If so, then for example, when can I rest in 4/4 for an instrumental piece?
Second half of your question first. "...when can I rest on a 4/4 instrumental...?"
Anywhere you like. As witness any piece of notated music, where the solo part WILL contain rests.
Now we try to discover what "...a rest counts as a musical accent" means. Maybe just that you keep counting, whether there are notes or rests.
Or maybe it's a bit more philosophical. If there's a strong beat underlying the music, it can said to be be felt even when a note isn't actually played ON that beat. "The silence was deafening."
When singers tend to run into the rests, I sometimes say 'Sing the rests louder!'
An accent on a note makes that note played with more emphasis than the surrounding ones. So, from an actual situation, it would be impossible to make a rest sound more emphasised (louder) by writing it with an accent (>).

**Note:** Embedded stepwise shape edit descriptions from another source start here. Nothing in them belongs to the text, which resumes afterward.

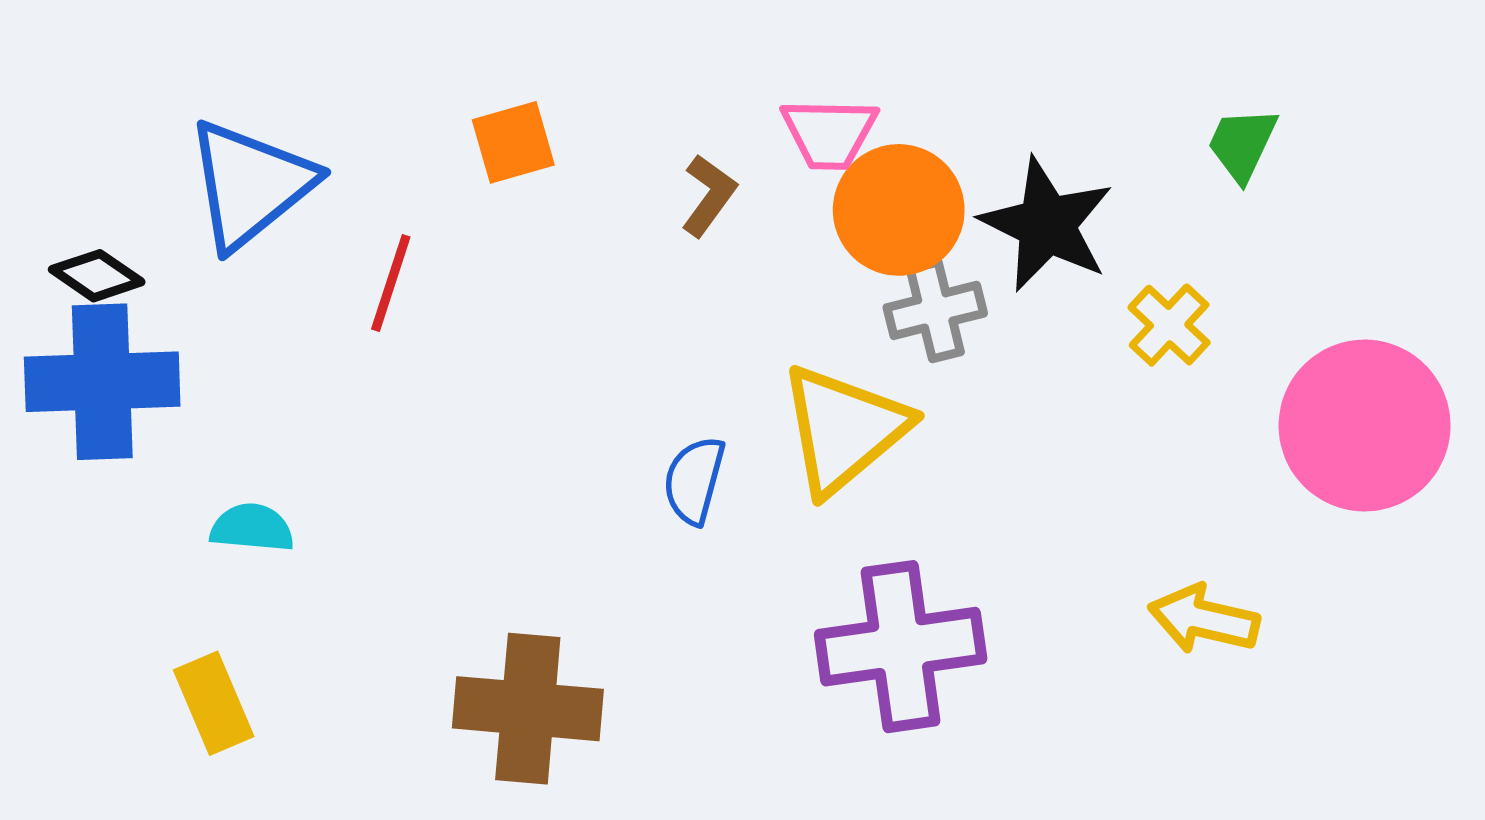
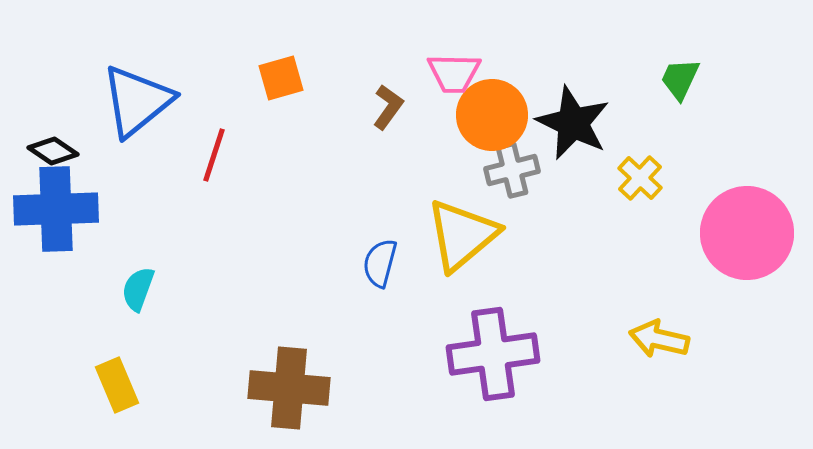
cyan semicircle: (252, 528) -> (138, 289), turned -75

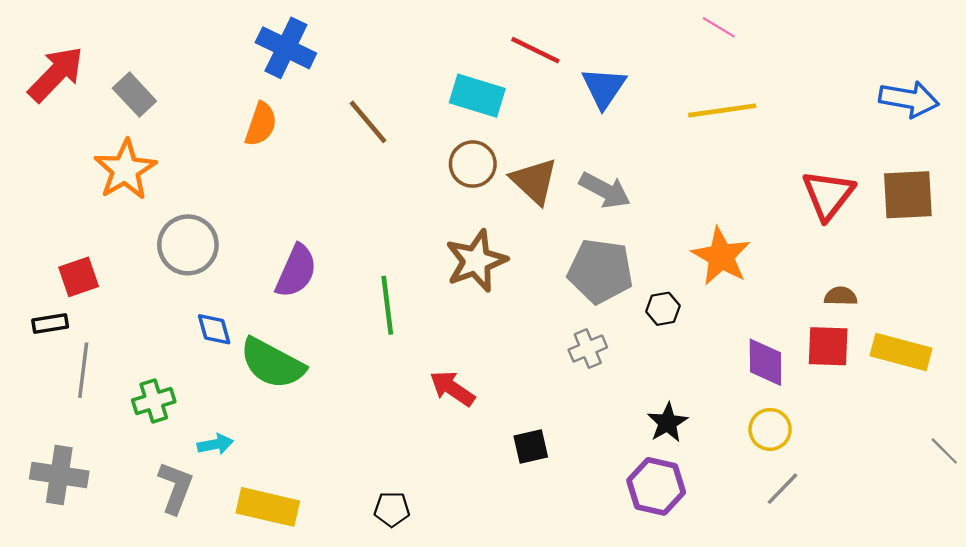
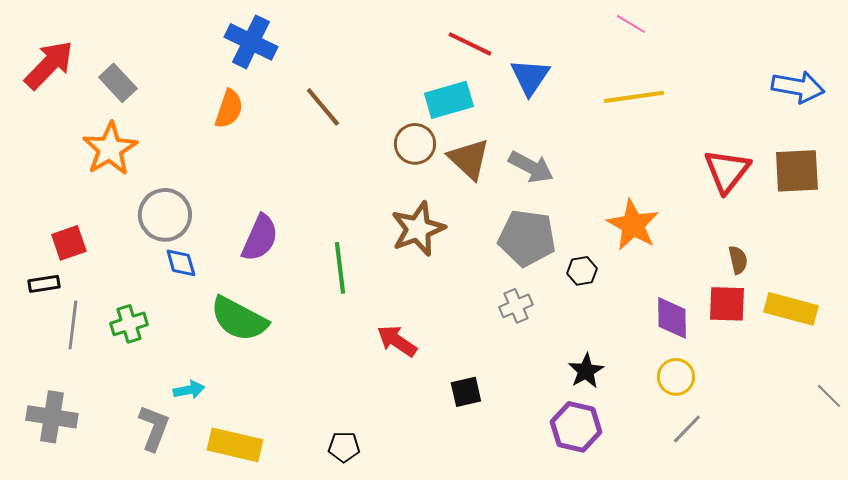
cyan rectangle: (477, 96) -> (449, 100), moved, turned -33
brown semicircle: (841, 296) -> (738, 260), turned 76
blue diamond: (214, 329) -> (181, 263), moved
green cross: (154, 401) -> (129, 324), moved

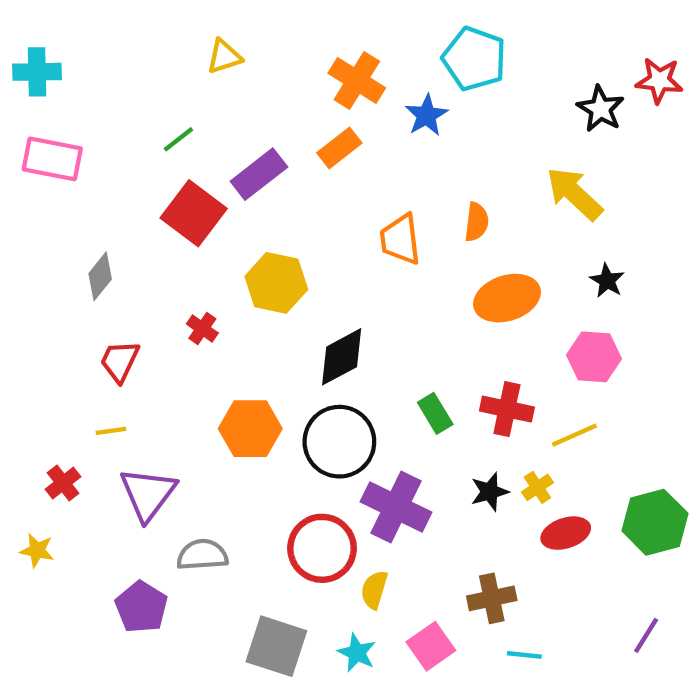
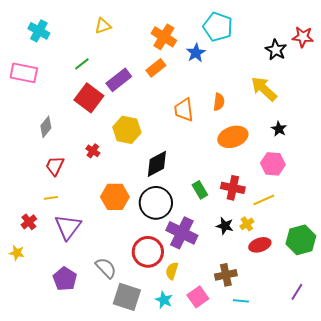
cyan cross: (37, 72) -> (39, 31), moved, turned 30
black star: (490, 492) -> (225, 226), turned 30
gray semicircle: (202, 555) -> (106, 268), moved, turned 50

However, in the majority of music, we feel beat one as the usually more emphasised part of most bars - without that, it's pretty difficult to say what the time signature would be. So - if that particular part of a bar was missing sound - it was a rest - the listener would likely expect something there, thus making it a small period of time within that bar that was 'emphasised'. Rests are after all part of music, which will rarely be sound after sound after sound. Deafening silence?
That said, there is no deafinite place where rests (of any duration) are supposed to be; they fit where they go, due to the whim or choice of the composer. But, they will always be part of the music (or lack of it), adding to the final effect.
Rests count as silent units of time and rhythm in music depending on their duration just like their note counterparts (i.e. half note/half note rest) but they are not accents. They also don’t have accents placed on them like notes can. After all, how can someone accent silence?
As far as where to rest on a 4/4 instrumental, the placement of rests are choices just like the placement of notes. There is no formula to say where they go, they can be placed anywhere one chooses. They are used in a way like commas, periods and paragraphs are used in language. The person who writes or improvises the music decides where they go.